**Available data**
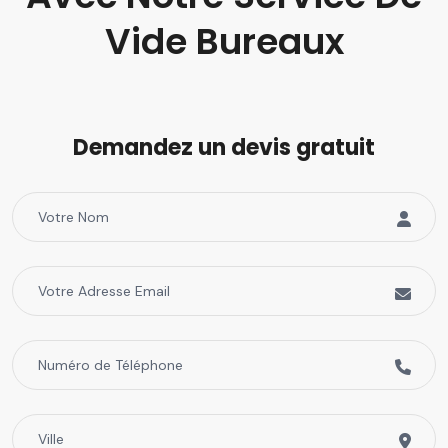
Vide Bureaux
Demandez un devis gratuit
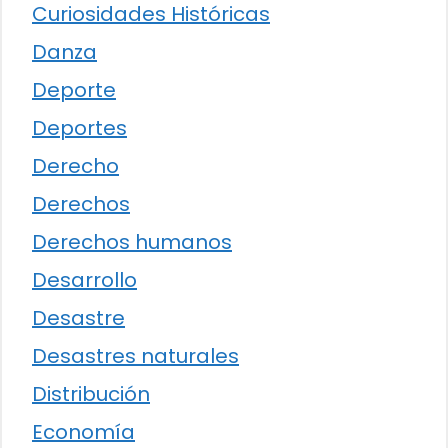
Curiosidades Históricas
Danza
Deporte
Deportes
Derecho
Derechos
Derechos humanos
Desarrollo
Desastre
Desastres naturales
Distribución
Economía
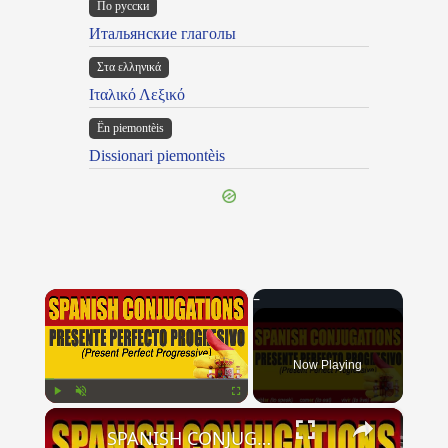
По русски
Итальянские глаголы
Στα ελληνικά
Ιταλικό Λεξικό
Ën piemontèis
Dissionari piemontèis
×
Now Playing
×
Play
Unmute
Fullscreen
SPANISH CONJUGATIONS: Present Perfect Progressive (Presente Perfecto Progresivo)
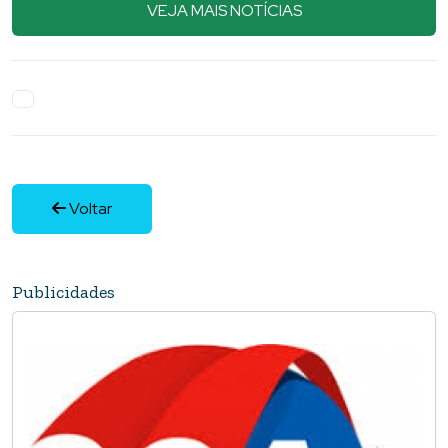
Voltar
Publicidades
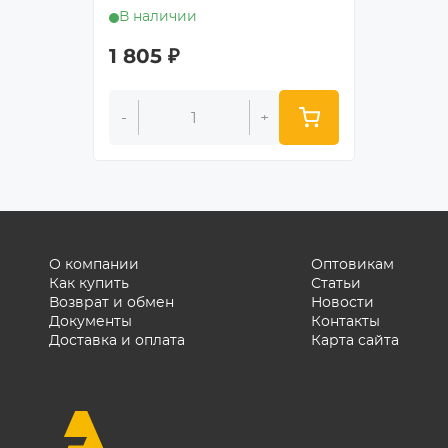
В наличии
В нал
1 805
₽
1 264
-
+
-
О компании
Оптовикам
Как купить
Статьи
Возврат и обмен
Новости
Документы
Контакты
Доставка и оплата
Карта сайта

**About this task**
All lines between the one that contains "Ιταλικό Λεξικό" and the end of the records above, both included, are to be returned exactly as they stand, except for pictures, which are omitted.

**Answer space**
Ιταλικό Λεξικό
Ën piemontèis
Dissionari piemontèis
×
Now Playing
×
Play
Unmute
Fullscreen
SPANISH CONJUGATIONS: Present Perfect Progressive (Presente Perfecto Progresivo)
Voltar
Publicidades
В наличии
В нал
1 805
₽
1 264
-
+
-
О компании
Оптовикам
Как купить
Статьи
Возврат и обмен
Новости
Документы
Контакты
Доставка и оплата
Карта сайта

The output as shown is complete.